Classically the murmur has been described as machinery, humming top, rolling thunder in quality. It characteristically begins soon after the first sound reaches its maximum intensity at the end of the systole and wanes in late diastole. Second heart sound, when heard, may be normal splitting with A2 and P2 being equal.

Electrocardiogram:

The electrocardiogram may be normal or show left ventricular hypertrophy depending on the left ventricular volume overload.

X-Ray:

X-ray chest shows significant pulmonary vascular markings with dominant pulmonary arteries. Cardiac size is usually enlarged with left ventricular preponderance. The left atrium is also enlarged. The aortic knob is usually normal, or sometimes prominent.

Echocardiographic:

Echocardiographic examination is also characteristic and it shows the presence of left atrial enlargement, left ventricular enlargement and the ductus can be demonstrated in the large majority of the cases by means of two dimensional echo studies. Recent Doppler technique not only confirms the diagnosis but measures the flow calculating the amount of shunt.

Cardiac Catheterization:

Cardiac catheterization is usually unnecessary.

Treatment:

Treatment is surgical closure of the ductus.

4. Aortico Pulmonary Septal Defect:

This defect consisting of a hole between the ascending aorta and the main pulmonary artery. Here there is no abnormality in the aortic valve, pulmonary valve, ventricular septum, or inter-atrial septum.

Symptoms resemble a large ventricular septal defect.

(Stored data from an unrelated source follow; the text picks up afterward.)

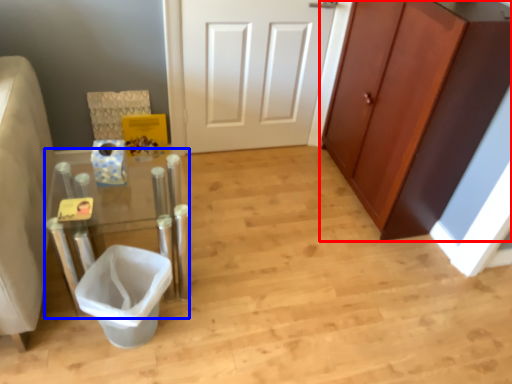 Question: Among these objects, which one is nearest to the camera, cabinetry (highlighted by a red box) or vanity (highlighted by a blue box)?

Choices:
 (A) cabinetry
 (B) vanity

Answer: (B) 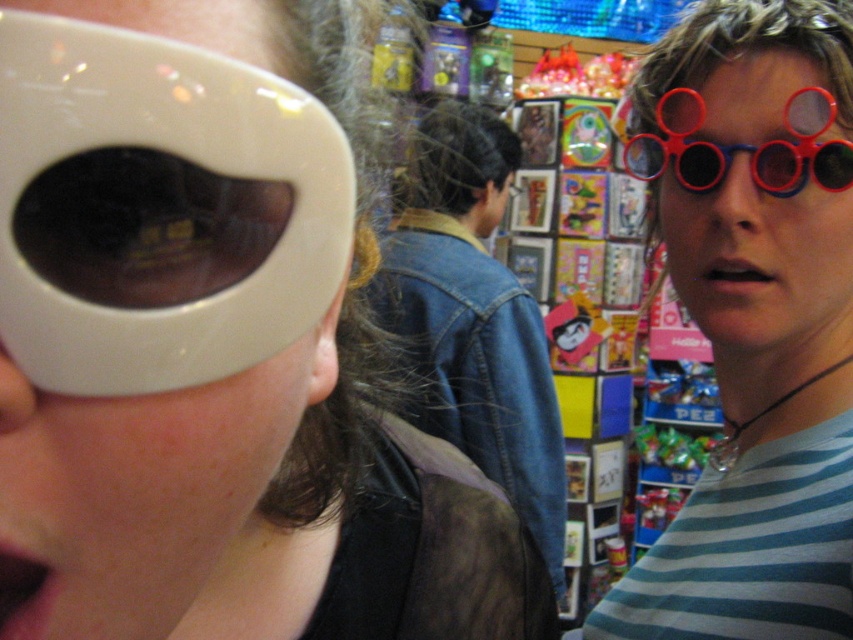 Question: Which of the following is the closest to the observer?

Choices:
 (A) matte white sunglasses at upper left
 (B) red plastic goggles at upper right
 (C) matte black sunglasses at center
 (D) denim jacket at center

Answer: (A)

Question: Among these points, which one is farthest from the camera?

Choices:
 (A) (123, 339)
 (B) (711, 275)
 (C) (451, 365)
 (D) (717, 250)

Answer: (C)

Question: In this image, where is denim jacket at center located relative to matte plastic glasses at right?

Choices:
 (A) below
 (B) above

Answer: (A)

Question: Considering the relative positions of denim jacket at center and pink matte skin at center in the image provided, where is denim jacket at center located with respect to pink matte skin at center?

Choices:
 (A) above
 (B) below

Answer: (A)

Question: Which is nearer to the matte plastic glasses at center?

Choices:
 (A) matte black sunglasses at center
 (B) red plastic goggles at upper right
 (C) pink flesh at lower left

Answer: (B)

Question: Does matte plastic glasses at center have a lesser width compared to red plastic goggles at upper right?

Choices:
 (A) yes
 (B) no

Answer: (B) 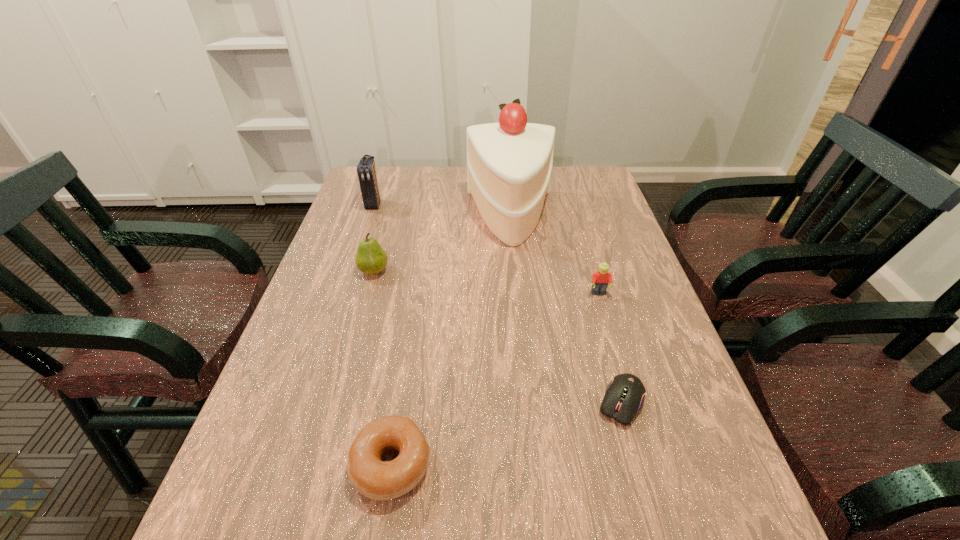 Where is `cake`? This screenshot has width=960, height=540. cake is located at coordinates (509, 164).

This screenshot has height=540, width=960. What are the coordinates of `clutch bag` in the screenshot? It's located at (366, 170).

This screenshot has width=960, height=540. I want to click on pear, so click(371, 258).

Identify the location of the third farthest object. This screenshot has height=540, width=960. (371, 258).

The image size is (960, 540). Find the location of `the third nearest object`. the third nearest object is located at coordinates (600, 279).

I want to click on the third shortest object, so click(600, 279).

Find the location of a particular element. Image resolution: width=960 pixels, height=540 pixels. the fifth tallest object is located at coordinates (373, 478).

I want to click on bagel, so click(x=373, y=478).

The height and width of the screenshot is (540, 960). I want to click on the fifth farthest object, so click(624, 396).

Where is `the shortest object`? Image resolution: width=960 pixels, height=540 pixels. the shortest object is located at coordinates point(624,396). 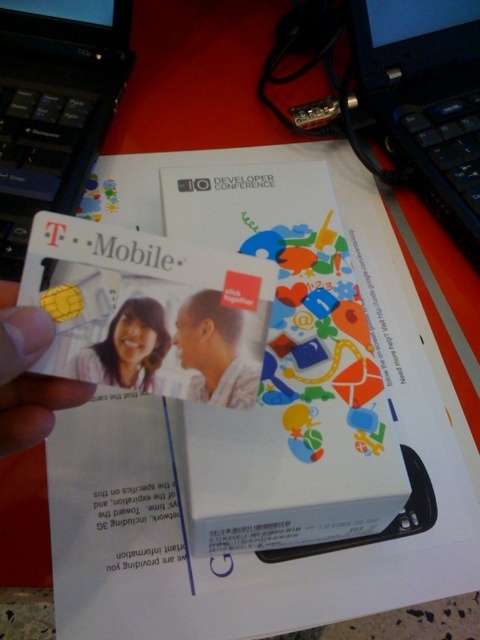 Is black plastic laptop at upper left shorter than matte plastic man at center?

No.

Is black plastic laptop at upper left closer to the viewer compared to matte plastic man at center?

That is False.

Between point (44, 141) and point (190, 342), which one is positioned in front?

Positioned in front is point (190, 342).

What are the coordinates of `black plastic laptop at upper left` in the screenshot? It's located at (54, 106).

Is black plastic laptop at upper left above matte plastic card at center?

Indeed, black plastic laptop at upper left is positioned over matte plastic card at center.

Between black plastic laptop at upper left and matte plastic card at center, which one is positioned higher?

black plastic laptop at upper left is higher up.

The width and height of the screenshot is (480, 640). Describe the element at coordinates (54, 106) in the screenshot. I see `black plastic laptop at upper left` at that location.

Locate an element on the screen. The height and width of the screenshot is (640, 480). black plastic laptop at upper left is located at coordinates (54, 106).

Does black plastic laptop at upper left have a greater height compared to black plastic laptop at upper right?

Incorrect, black plastic laptop at upper left's height is not larger of black plastic laptop at upper right's.

Is black plastic laptop at upper left wider than black plastic laptop at upper right?

No.

The width and height of the screenshot is (480, 640). What do you see at coordinates (54, 106) in the screenshot? I see `black plastic laptop at upper left` at bounding box center [54, 106].

Identify the location of black plastic laptop at upper left. The width and height of the screenshot is (480, 640). (54, 106). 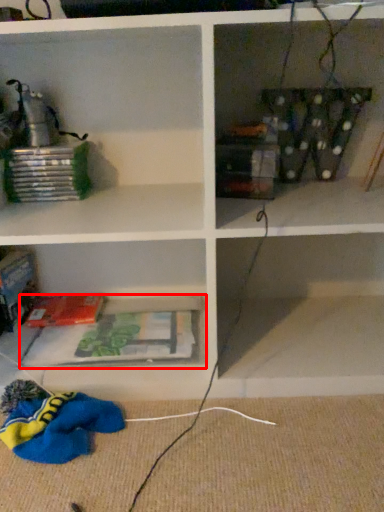 Question: From the image's perspective, what is the correct spatial positioning of cabinet (annotated by the red box) in reference to paperback book?

Choices:
 (A) above
 (B) below

Answer: (B) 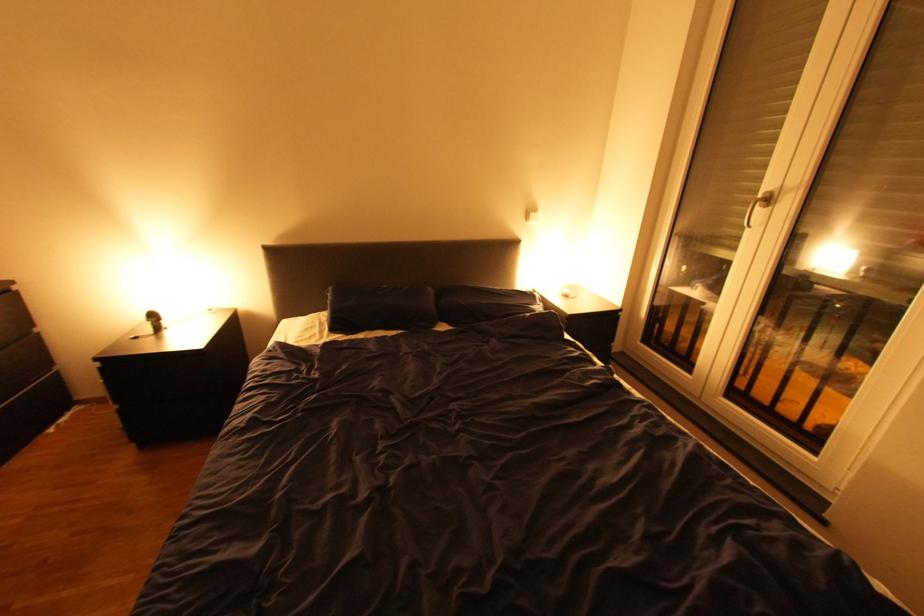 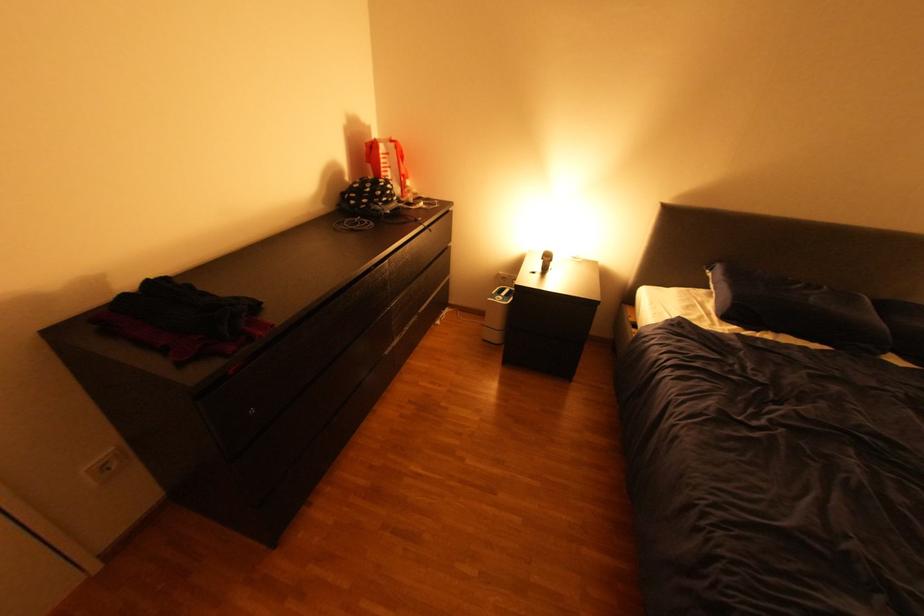 Find the pixel in the second image that matches point (348, 334) in the first image.

(745, 326) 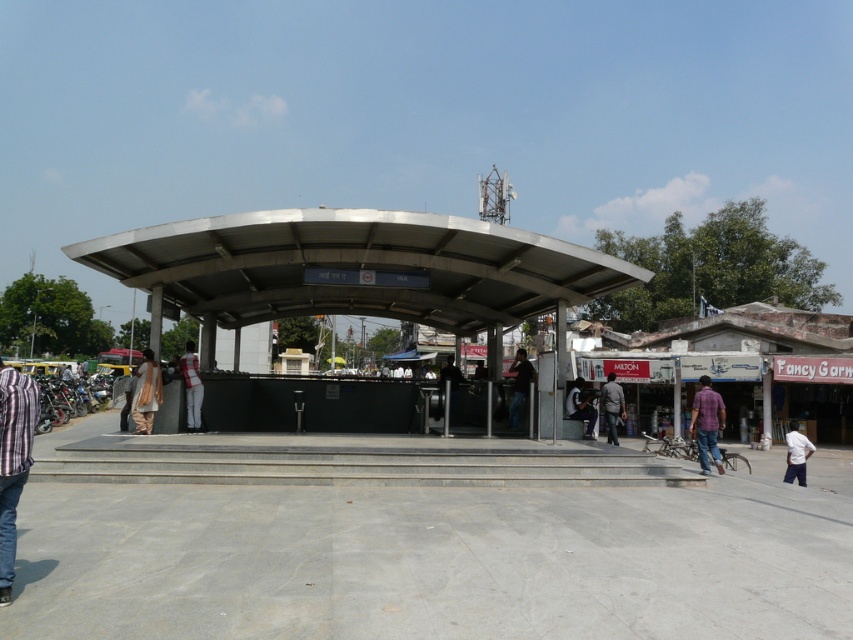 Is point (619, 394) farther from camera compared to point (581, 388)?

That is True.

Who is more forward, (608, 390) or (581, 380)?

→ Point (608, 390) is more forward.

Where is `dark brown leather jacket at center`? Image resolution: width=853 pixels, height=640 pixels. dark brown leather jacket at center is located at coordinates (612, 404).

Which is above, metallic bus stop at center or dark brown leather jacket at center?

Positioned higher is metallic bus stop at center.

Is metallic bus stop at center smaller than dark brown leather jacket at center?

No, metallic bus stop at center is not smaller than dark brown leather jacket at center.

Which is behind, point (194, 269) or point (601, 397)?

Positioned behind is point (601, 397).

At what (x,y) coordinates should I click in order to perform the action: click on metallic bus stop at center. Please return your answer as a coordinate pair (x, y). The width and height of the screenshot is (853, 640). Looking at the image, I should click on [x=354, y=269].

Between dark blue jeans at center and dark gray shirt at center, which one has more height?

Standing taller between the two is dark blue jeans at center.

From the picture: Between dark blue jeans at center and dark gray shirt at center, which one is positioned lower?

Positioned lower is dark gray shirt at center.

Between point (508, 369) and point (572, 406), which one is positioned in front?

Positioned in front is point (572, 406).

Identify the location of dark blue jeans at center. The width and height of the screenshot is (853, 640). (x=519, y=387). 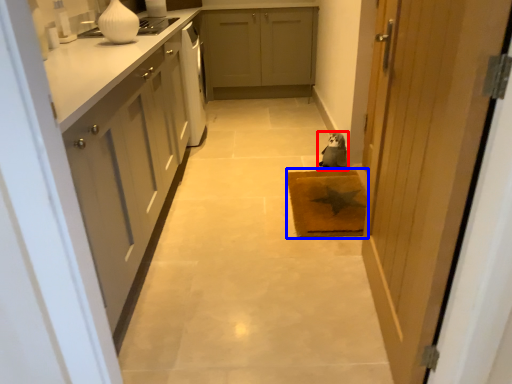 Question: Which object is further to the camera taking this photo, animal (highlighted by a red box) or doormat (highlighted by a blue box)?

Choices:
 (A) animal
 (B) doormat

Answer: (A)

The clinical manifestations are similar as in patent ductus arteriosus. ECG and X-rays are almost similar to patent ductus arteriosus. Cardiac catheterization and selective aortography with the injection of contrast medium into the ascending aorta would document the site of the lesion.

Treatment:

Treatment is surgical correction.

5. Fistula of the Coronary Artery:

Fistula of the coronary artery exists between the coronary artery and the vein or the coronary artery may directly empty into the right ventricle. The physical signs may closely simulate patent ductus arteriosus as the machinery murmur is also common. The anatomic abnormality can only be demonstrated by injection of the contrast material into the ascending aorta. The treatment consists of surgical repair of the fistula.

6. Rupture of the Sinus Valsalva:

When one of the sinus of the valsalva of the aorta is weakened either due to congenital aneurysm or rupture and they open into the right atrium or the right ventricle. The clinical manifestations closely simulate that of the patent ductus arteriosus, except the machinery murmur which is heard so characteristically at the left upper intercostal space more on the right side.

Cardiac catheterization may be indicated and aortography with injection of a contrast material into the ascending aorta determines the site of the aneurysm and rupture. Surgical correction again is essential.